A new species of bartonella, Bartonella rochalimae, has been identified in the bloodstream of a 43-year old American woman returning from Peru, making this the 19th Bartonella species to have been identified since the identification of B. henselae in 1992. The patient had traveled to Lima, and then traveled on to Cuzco and Machu Picchu, where she spent the night. She presented with a one week history of fever, myalgias, headache, mild cough and a macular rash. Blood tests were obtained and she appeared to respond to a 5 day course of empiric ciprofloxacin.

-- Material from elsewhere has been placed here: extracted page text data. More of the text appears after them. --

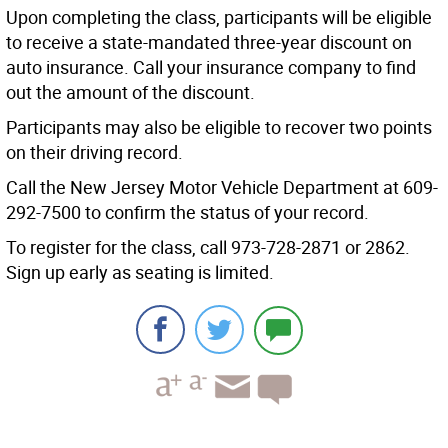
Upon completing the class, participants will be eligible
to receive a state-mandated three-year discount on
auto insurance. Call your insurance company to find
out the amount of the discount.
Participants may also be eligible to recover two points
on their driving record.
Call the New Jersey Motor Vehicle Department at 609-
292-7500 to confirm the status of your record.
To register for the class, call 973-728-2871 or 2862.
Sign up early as seating is limited.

Blood cultures (obtained in BACTEC Standard/10 aerobic/F bottles) flagged on the 15th day of incubation, and samples were subcultured on to heart infusion agar containing chocolate agar and rabbit blood. Acridine orange staining revealed clusters of organisms, which later on electron microscope appeared indistinguishable from B. bacilliformis, the causative agent of Oroyo Fever and verruga peruana. Further studies showed that the isolate was a novel Bartonella species, most closely related to B. clarridgeiae and similar to an uncultured Bartonella organism found in a human flea in Cuzco.
Humans are the sole reservoir host for 2 species of Bartonella, including both B. bacilliformis and B. quintana, whereas cats are considered to be the reservoir for B. clarridgeiae. B. clarridgeiae has never been cultured from a human. This finding raises the possibility that not all cases of Oroyo fever in Peru, most of which are never cultured, may be due to this new Bartonella species. Although the insect vector is not known, it is interesting to speculate that human fleas could be the vector, similar to B. quintana.